PROBLEM DETAILS »
Every record below must be retyped exactly, with the pictures left out.

(Saved entries)

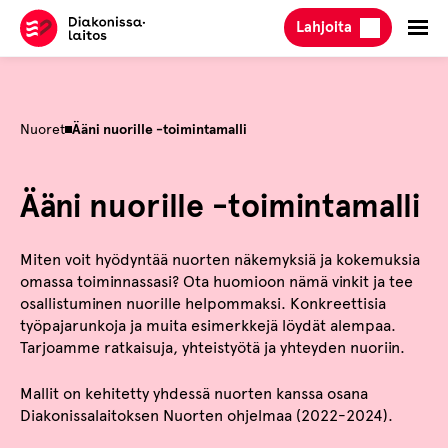
Hyppää
Lahjoita
sisältöön
Nuoret
Ääni nuorille -toimintamalli
Ääni nuorille -toimintamalli
Miten voit hyödyntää nuorten näkemyksiä ja kokemuksia
omassa toiminnassasi? Ota huomioon nämä vinkit ja tee
osallistuminen nuorille helpommaksi. Konkreettisia
työpajarunkoja ja muita esimerkkejä löydät alempaa.
Tarjoamme ratkaisuja, yhteistyötä ja yhteyden nuoriin.
Mallit on kehitetty yhdessä nuorten kanssa osana
Diakonissalaitoksen Nuorten ohjelmaa (2022-2024).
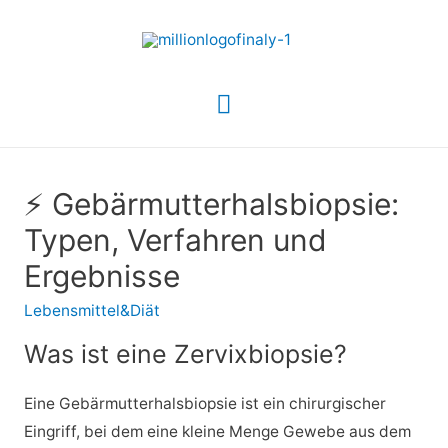
Hauptmenü
⚡ Gebärmutterhalsbiopsie:
Typen, Verfahren und
Ergebnisse
Lebensmittel&Diät
Was ist eine Zervixbiopsie?
Eine Gebärmutterhalsbiopsie ist ein chirurgischer
Eingriff, bei dem eine kleine Menge Gewebe aus dem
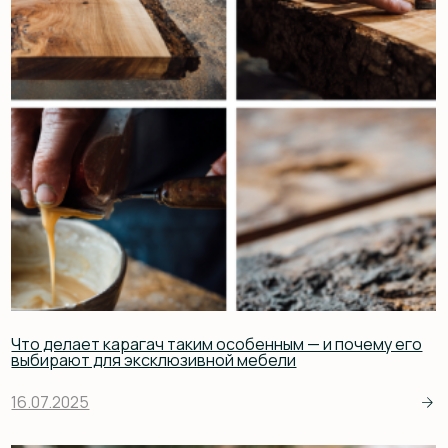
14.07.2025
Что важно знать при изготовлении мебели на заказ:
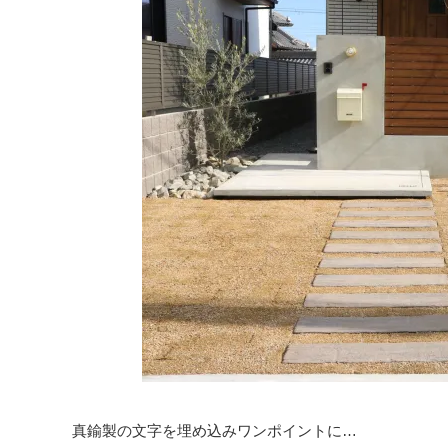
真鍮製の文字を埋め込みワンポイントに…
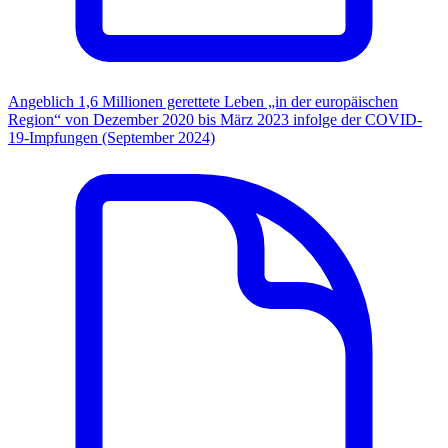
Angeblich 1,6 Millionen gerettete Leben „in der europäischen
Region“ von Dezember 2020 bis März 2023 infolge der COVID-
19-Impfungen (September 2024)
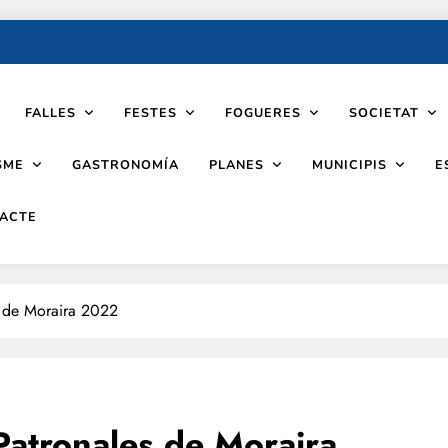
FALLES
FESTES
FOGUERES
SOCIETAT
SME
PLANES
MUNICIPIS
GASTRONOMÍA
E
ACTE
s de Moraira 2022
Patronales de Moraira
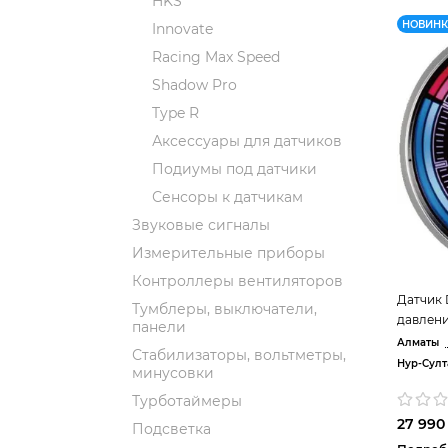
HKS
НОВИН
Innovate
Racing Max Speed
Shadow Pro
Type R
Аксессуары для датчиков
Подиумы под датчики
Сенсоры к датчикам
Звуковые сигналы
Измерительные приборы
Контроллеры вентиляторов
Датчик 
Тумблеры, выключатели,
давлени
панели
Алматы
Стабилизаторы, вольтметры,
Нур-Султ
минусовки
Турботаймеры
27 990 
Подсветка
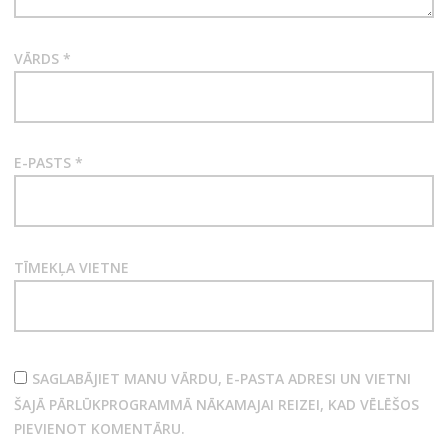
VĀRDS
*
E-PASTS
*
TĪMEKĻA VIETNE
SAGLABĀJIET MANU VĀRDU, E-PASTA ADRESI UN VIETNI
ŠAJĀ PĀRLŪKPROGRAMMĀ NĀKAMAJAI REIZEI, KAD VĒLĒŠOS
PIEVIENOT KOMENTĀRU.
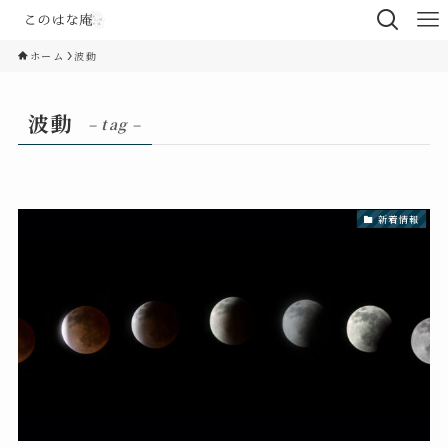
ホーム
波動
波動
– tag –
新着情報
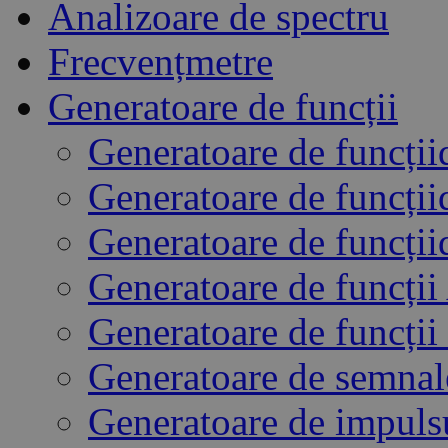
Analizoare de spectru
Frecvențmetre
Generatoare de funcții
Generatoare de funcții
Generatoare de funcții
Generatoare de funcții
Generatoare de funcți
Generatoare de funcții
Generatoare de semna
Generatoare de impuls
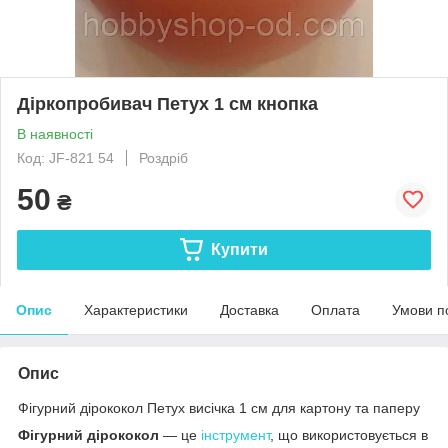
Діркопробивач Петух 1 см кнопка
В наявності
Код: JF-821 54
Роздріб
50
₴
Купити
Опис
Характеристики
Доставка
Оплата
Умови п
Опис
Фігурний дірококол Петух висічка 1 см для картону та паперу
Фігурний дірококол
— це
інструмент
, що використовується в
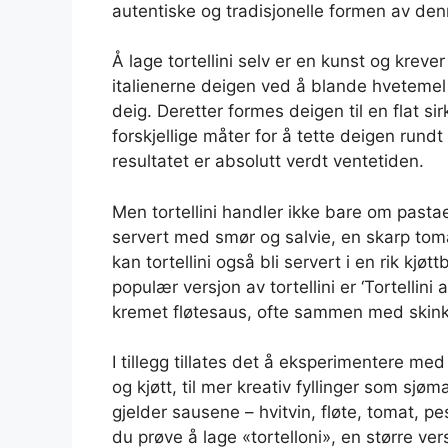
autentiske og tradisjonelle formen av den
Å lage tortellini selv er en kunst og krever 
italienerne deigen ved å blande hvetemel
deig. Deretter formes deigen til en flat sir
forskjellige måter for å tette deigen rund
resultatet er absolutt verdt ventetiden.
Men tortellini handler ikke bare om pastaen.
servert med smør og salvie, en skarp tom
kan tortellini også bli servert i en rik kj
populær versjon av tortellini er ‘Tortellini
kremet fløtesaus, ofte sammen med skinke
I tillegg tillates det å eksperimentere med 
og kjøtt, til mer kreativ fyllinger som sjø
gjelder sausene – hvitvin, fløte, tomat, p
du prøve å lage «tortelloni», en større vers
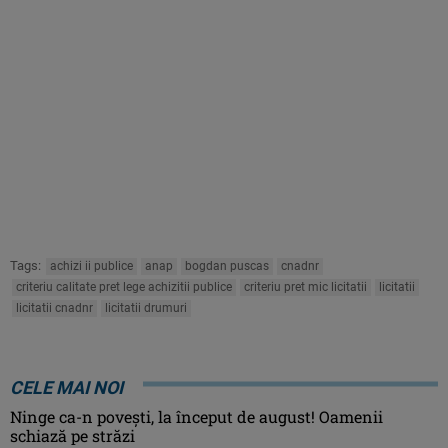
Tags:
achizi ii publice
anap
bogdan puscas
cnadnr
criteriu calitate pret lege achizitii publice
criteriu pret mic licitatii
licitatii
licitatii cnadnr
licitatii drumuri
CELE MAI NOI
Ninge ca-n povești, la început de august! Oamenii
schiază pe străzi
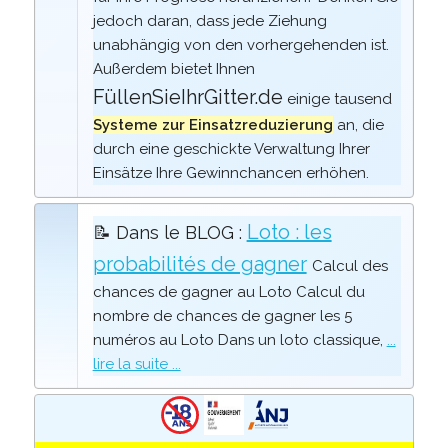
jedoch daran, dass jede Ziehung
unabhängig von den vorhergehenden ist.
Außerdem bietet Ihnen
FüllenSieIhrGitter.de
einige tausend
Systeme zur Einsatzreduzierung
an, die
durch eine geschickte Verwaltung Ihrer
Einsätze Ihre Gewinnchancen erhöhen.
Loto : les
📝 Dans le BLOG :
probabilités de gagner
Calcul des
chances de gagner au Loto Calcul du
nombre de chances de gagner les 5
numéros au Loto Dans un loto classique,
...
lire la suite ...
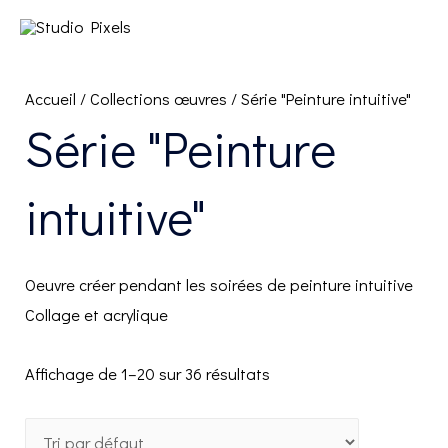
Accueil
/
Collections œuvres
/ Série "Peinture intuitive"
Série "Peinture
intuitive"
Oeuvre créer pendant les soirées de peinture intuitive
Collage et acrylique
Affichage de 1–20 sur 36 résultats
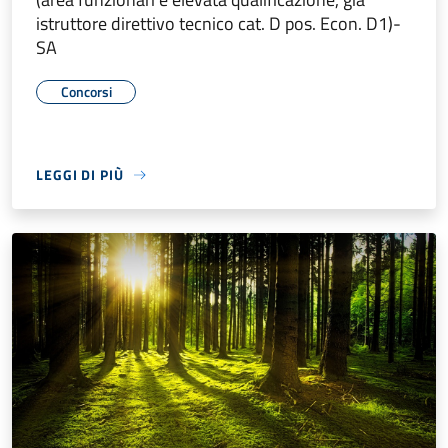
istruttore direttivo tecnico cat. D pos. Econ. D1)-
SA
Concorsi
LEGGI DI PIÙ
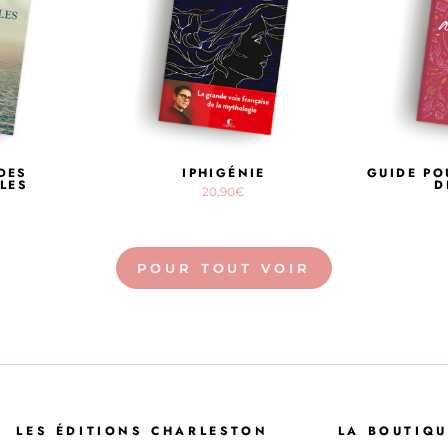
DES
IPHIGÉNIE
GUIDE PO
LES
D
20,90€
POUR TOUT VOIR
LES ÉDITIONS CHARLESTON
LA BOUTIQU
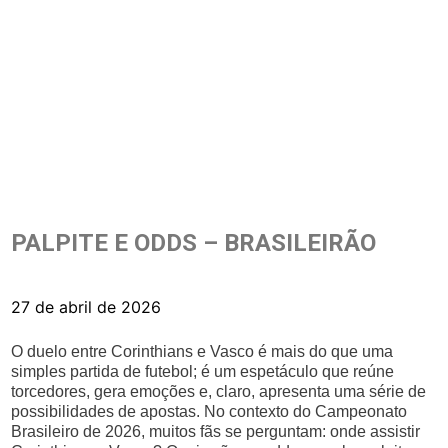
PALPITE E ODDS – BRASILEIRÃO
27 de abril de 2026
O duelo entre Corinthians e Vasco é mais do que uma
simples partida de futebol; é um espetáculo que reúne
torcedores, gera emoções e, claro, apresenta uma série de
possibilidades de apostas. No contexto do Campeonato
Brasileiro de 2026, muitos fãs se perguntam: onde assistir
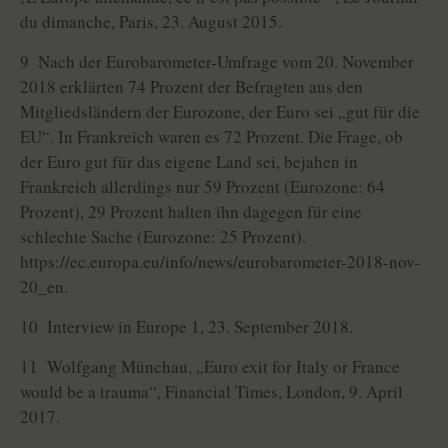
du dimanche, Paris, 23. August 2015.
9 Nach der Eurobarometer-Umfrage vom 20. November
2018 erklärten 74 Prozent der Befragten aus den
Mitgliedsländern der Eurozone, der Euro sei „gut für die
EU“. In Frankreich waren es 72 Prozent. Die Frage, ob
der Euro gut für das eigene Land sei, bejahen in
Frankreich allerdings nur 59 Prozent (Eurozone: 64
Prozent), 29 Prozent halten ihn dagegen für eine
schlechte Sache (Eurozone: 25 Prozent).
https://ec.europa.eu/info/news/eurobarometer-2018-nov-
20_en.
10 Interview in Europe 1, 23. September 2018.
11 Wolfgang Münchau, „Euro exit for Italy or France
would be a trauma“, Financial Times, London, 9. April
2017.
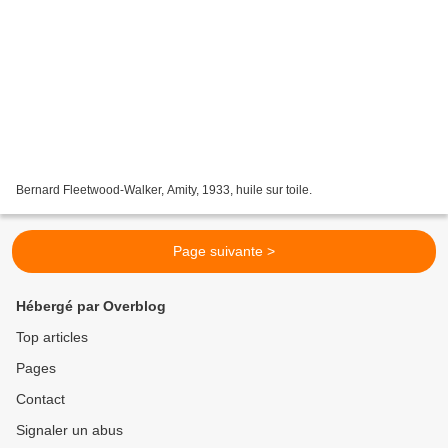
Bernard Fleetwood-Walker, Amity, 1933, huile sur toile.
Page suivante >
Hébergé par Overblog
Top articles
Pages
Contact
Signaler un abus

RESPONSE AREA »
Hyppää
Lahjoita
sisältöön
Nuoret
Ääni nuorille -toimintamalli
Ääni nuorille -toimintamalli
Miten voit hyödyntää nuorten näkemyksiä ja kokemuksia
omassa toiminnassasi? Ota huomioon nämä vinkit ja tee
osallistuminen nuorille helpommaksi. Konkreettisia
työpajarunkoja ja muita esimerkkejä löydät alempaa.
Tarjoamme ratkaisuja, yhteistyötä ja yhteyden nuoriin.
Mallit on kehitetty yhdessä nuorten kanssa osana
Diakonissalaitoksen Nuorten ohjelmaa (2022-2024).
Hauptmenü
⚡ Gebärmutterhalsbiopsie:
Typen, Verfahren und
Ergebnisse
Lebensmittel&Diät
Was ist eine Zervixbiopsie?
Eine Gebärmutterhalsbiopsie ist ein chirurgischer
Eingriff, bei dem eine kleine Menge Gewebe aus dem
14.07.2025
Что важно знать при изготовлении мебели на заказ:
真鍮製の文字を埋め込みワンポイントに…
Angeblich 1,6 Millionen gerettete Leben „in der europäischen
Region“ von Dezember 2020 bis März 2023 infolge der COVID-
19-Impfungen (September 2024)
FALLES
FESTES
FOGUERES
SOCIETAT
SME
PLANES
MUNICIPIS
GASTRONOMÍA
E
ACTE
s de Moraira 2022
Patronales de Moraira
HKS
НОВИН
Innovate
Racing Max Speed
Shadow Pro
Type R
Аксессуары для датчиков
Подиумы под датчики
Сенсоры к датчикам
Звуковые сигналы
Измерительные приборы
Контроллеры вентиляторов
Датчик 
Тумблеры, выключатели,
давлени
панели
Алматы
Стабилизаторы, вольтметры,
Нур-Султ
минусовки
Турботаймеры
27 990 
Подсветка
VĀRDS
*
E-PASTS
*
TĪMEKĻA VIETNE
SAGLABĀJIET MANU VĀRDU, E-PASTA ADRESI UN VIETNI
ŠAJĀ PĀRLŪKPROGRAMMĀ NĀKAMAJAI REIZEI, KAD VĒLĒŠOS
PIEVIENOT KOMENTĀRU.
ホーム
波動
波動
– tag –
新着情報
Analizoare de spectru
Frecvențmetre
Generatoare de funcții
Generatoare de funcții
Generatoare de funcții
Generatoare de funcții
Generatoare de funcți
Generatoare de funcții
Generatoare de semna
Generatoare de impuls
Діркопробивач Петух 1 см кнопка
В наявності
Код: JF-821 54
Роздріб
50
₴
Купити
Опис
Характеристики
Доставка
Оплата
Умови п
Опис
Фігурний дірококол Петух висічка 1 см для картону та паперу
Фігурний дірококол
— це
інструмент
, що використовується в
autentiske og tradisjonelle formen av den
Å lage tortellini selv er en kunst og krever 
italienerne deigen ved å blande hvetemel
deig. Deretter formes deigen til en flat sir
forskjellige måter for å tette deigen rund
resultatet er absolutt verdt ventetiden.
Men tortellini handler ikke bare om pastaen.
servert med smør og salvie, en skarp tom
kan tortellini også bli servert i en rik kj
populær versjon av tortellini er ‘Tortellini
kremet fløtesaus, ofte sammen med skinke
I tillegg tillates det å eksperimentere med 
og kjøtt, til mer kreativ fyllinger som sjø
gjelder sausene – hvitvin, fløte, tomat, p
du prøve å lage «tortelloni», en større vers
Tags:
achizi ii publice
anap
bogdan puscas
cnadnr
criteriu calitate pret lege achizitii publice
criteriu pret mic licitatii
licitatii
licitatii cnadnr
licitatii drumuri
CELE MAI NOI
Ninge ca-n povești, la început de august! Oamenii
schiază pe străzi
jedoch daran, dass jede Ziehung
unabhängig von den vorhergehenden ist.
Außerdem bietet Ihnen
FüllenSieIhrGitter.de
einige tausend
Systeme zur Einsatzreduzierung
an, die
durch eine geschickte Verwaltung Ihrer
Einsätze Ihre Gewinnchancen erhöhen.
Loto : les
📝 Dans le BLOG :
probabilités de gagner
Calcul des
chances de gagner au Loto Calcul du
nombre de chances de gagner les 5
numéros au Loto Dans un loto classique,
...
lire la suite ...
Accueil
/
Collections œuvres
/ Série "Peinture intuitive"
Série "Peinture
intuitive"
Oeuvre créer pendant les soirées de peinture intuitive
Collage et acrylique
Affichage de 1–20 sur 36 résultats
istruttore direttivo tecnico cat. D pos. Econ. D1)-
SA
Concorsi
LEGGI DI PIÙ
DES
IPHIGÉNIE
GUIDE PO
LES
D
20,90€
POUR TOUT VOIR
LES ÉDITIONS CHARLESTON
LA BOUTIQU
PALPITE E ODDS – BRASILEIRÃO
27 de abril de 2026
O duelo entre Corinthians e Vasco é mais do que uma
simples partida de futebol; é um espetáculo que reúne
torcedores, gera emoções e, claro, apresenta uma série de
possibilidades de apostas. No contexto do Campeonato
Brasileiro de 2026, muitos fãs se perguntam: onde assistir
du dimanche, Paris, 23. August 2015.
9 Nach der Eurobarometer-Umfrage vom 20. November
2018 erklärten 74 Prozent der Befragten aus den
Mitgliedsländern der Eurozone, der Euro sei „gut für die
EU“. In Frankreich waren es 72 Prozent. Die Frage, ob
der Euro gut für das eigene Land sei, bejahen in
Frankreich allerdings nur 59 Prozent (Eurozone: 64
Prozent), 29 Prozent halten ihn dagegen für eine
schlechte Sache (Eurozone: 25 Prozent).
https://ec.europa.eu/info/news/eurobarometer-2018-nov-
20_en.
10 Interview in Europe 1, 23. September 2018.
11 Wolfgang Münchau, „Euro exit for Italy or France
would be a trauma“, Financial Times, London, 9. April
2017.
Bernard Fleetwood-Walker, Amity, 1933, huile sur toile.
Page suivante >
Hébergé par Overblog
Top articles
Pages
Contact
Signaler un abus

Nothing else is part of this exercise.